One of the key perks here is inventory consolidation. Instead of managing separate stock for each sales channel, sellers can maintain a single, shared inventory pool under Amazon’s fulfillment umbrella, meaning fewer stock issues and quicker restocking. Amazon notes that merchants using MCF on their Amazon store report about a 19% increase in sales, along with reduced out-of-stock incidents and improved inventory turnover.
For Walmart Marketplace sellers, the process is relatively straightforward. Merchants can route orders into Amazon’s fulfillment system through Amazon Seller Central or by using integration partners, such as WebBee, Pipe17, and others. The packaging will be unbranded when it’s shipped, so the end customer may not always see Amazon’s involvement.

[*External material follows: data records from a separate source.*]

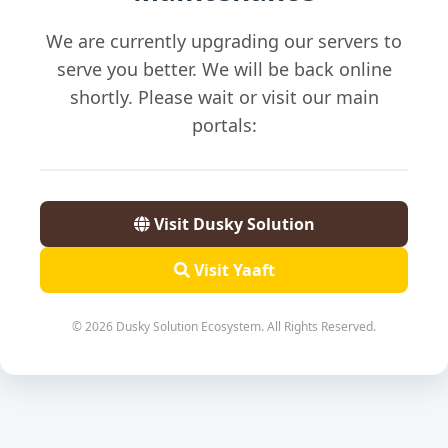
We are currently upgrading our servers to
serve you better. We will be back online
shortly. Please wait or visit our main
portals:
Visit Dusky Solution
Visit Yaaft
© 2026 Dusky Solution Ecosystem. All Rights Reserved.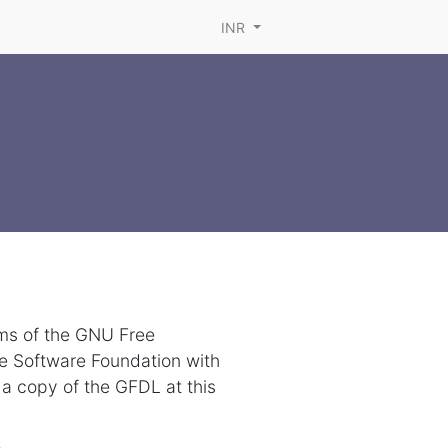
INR
rms of the GNU Free
ee Software Foundation with
 a copy of the GFDL at this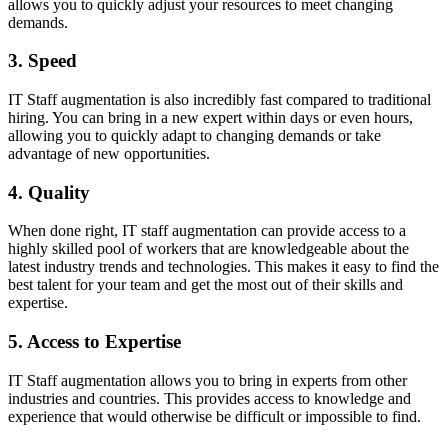
allows you to quickly adjust your resources to meet changing
demands.
3. Speed
IT Staff augmentation is also incredibly fast compared to traditional
hiring. You can bring in a new expert within days or even hours,
allowing you to quickly adapt to changing demands or take
advantage of new opportunities.
4. Quality
When done right, IT staff augmentation can provide access to a
highly skilled pool of workers that are knowledgeable about the
latest industry trends and technologies. This makes it easy to find the
best talent for your team and get the most out of their skills and
expertise.
5. Access to Expertise
IT Staff augmentation allows you to bring in experts from other
industries and countries. This provides access to knowledge and
experience that would otherwise be difficult or impossible to find.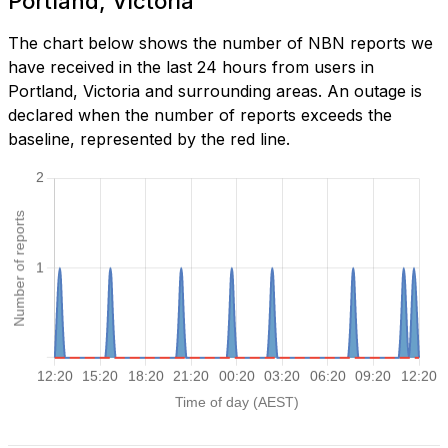
Portland, Victoria
The chart below shows the number of NBN reports we
have received in the last 24 hours from users in
Portland, Victoria and surrounding areas. An outage is
declared when the number of reports exceeds the
baseline, represented by the red line.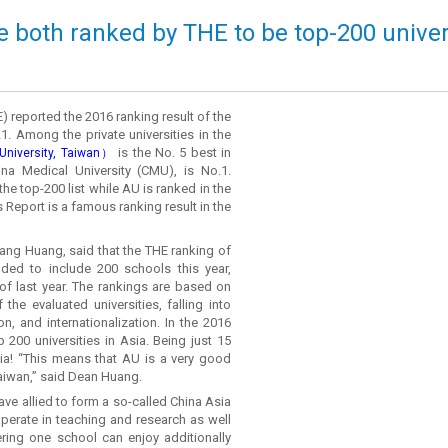
e both ranked by THE to be top-200 universi
 reported the 2016 ranking result of the
1. Among the private universities in the
is the No. 5 best in
niversity, Taiwan）
ina Medical University (CMU), is No.1.
the top-200 list while AU is ranked in the
Report is a famous ranking result in the
ng Huang, said that the THE ranking of
nded to include 200 schools this year,
of last year. The rankings are based on
the evaluated universities, falling into
n, and internationalization. In the 2016
p 200 universities in Asia. Being just 15
sia! “This means that AU is a very good
Taiwan,” said Dean Huang.
ve allied to form a so-called China Asia
perate in teaching and research as well
ering one school can enjoy additionally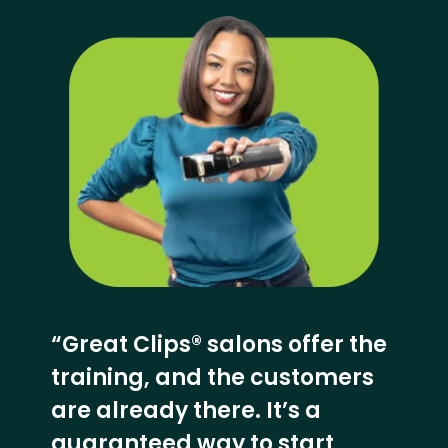
“Great Clips® salons offer the
training, and the customers
are already there. It’s a
guaranteed way to start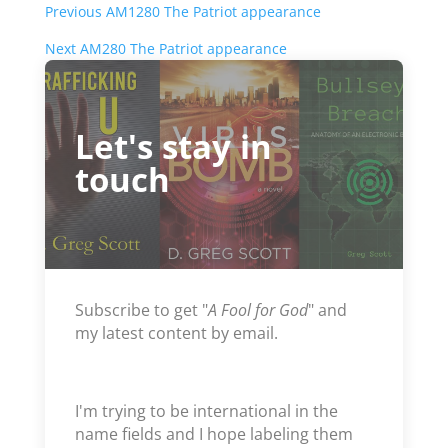
Previous AM1280 The Patriot appearance
Next AM280 The Patriot appearance
Let's stay in
touch
Subscribe to get "
A Fool for God
" and
my latest content by email.
I'm trying to be international in the
name fields and I hope labeling them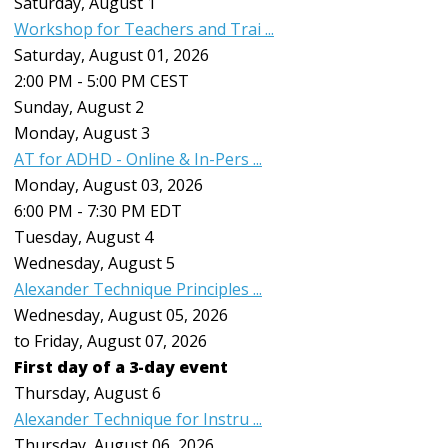
Saturday
,
August
1
Workshop for Teachers and Trai ...
Saturday, August 01, 2026
2:00 PM - 5:00 PM CEST
Sunday
,
August
2
Monday,
August
3
AT for ADHD - Online & In-Pers ...
Monday, August 03, 2026
6:00 PM - 7:30 PM EDT
Tuesday,
August
4
Wednesday,
August
5
Alexander Technique Principles ...
Wednesday, August 05, 2026
to Friday, August 07, 2026
First day of a 3-day event
Thursday,
August
6
Alexander Technique for Instru ...
Thursday, August 06, 2026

Shopify merchants can link their Shopify accounts with Amazon’s and have orders from Shopify routed to Amazon for fulfillment. SHEIN sellers will have a dedicated Amazon MCF for the SHEIN app by year-end, which will simplify the fulfillment of SHEIN orders via Amazon’s system. Beyond logistics for sellers, Amazon is also unveiling improvements to its supply chain services more generally. It’s introducing a Global Warehousing and Distribution service to help sellers store goods in bulk closer to manufacturing sites, reducing shipping time to key markets. It’s also working to improve customs processing via tech (including AI) to reduce paperwork delays. All of this is meant to make its fulfillment services more competitive and more attractive to small and medium-sized businesses.
Of course, there are trade-offs and complexities to consider as sellers will need to weigh service costs against margins. Reliance on Amazon’s warehouse network may result in reduced control over certain customer-facing logistics, packaging, or branding. There are also potential regulatory concerns: Amazon acting as a logistics backbone even for platforms that are nominally its competitors might attract scrutiny over market dominance or conflicts of interest.
Still, for many merchants, especially smaller operations, this expansion represents a big opportunity. Having Amazon handle fulfillment across multiple sales channels can simplify operations (fewer fulfillment partners to manage), speed up delivery, and improve reliability, factors that often weigh heavily with customers. Sellers report that combining FBA with off-Amazon channels via MCF tends to make inventory management more efficient and reduce the overhead associated with juggling different systems.
Amazon’s extension of Multi-Channel Fulfillment to now include Walmart, Shopify, and soon SHEIN is more than just another service enhancement. It’s a signal of Amazon doubling down on being the logistics infrastructure for a broader slice of e-commerce. If merchants can make the economics work and if regulatory oversight remains balanced, this could reshape how third-party sellers approach inventory, fulfillment, and platform strategy in the coming years. What was once an option is becoming a backbone.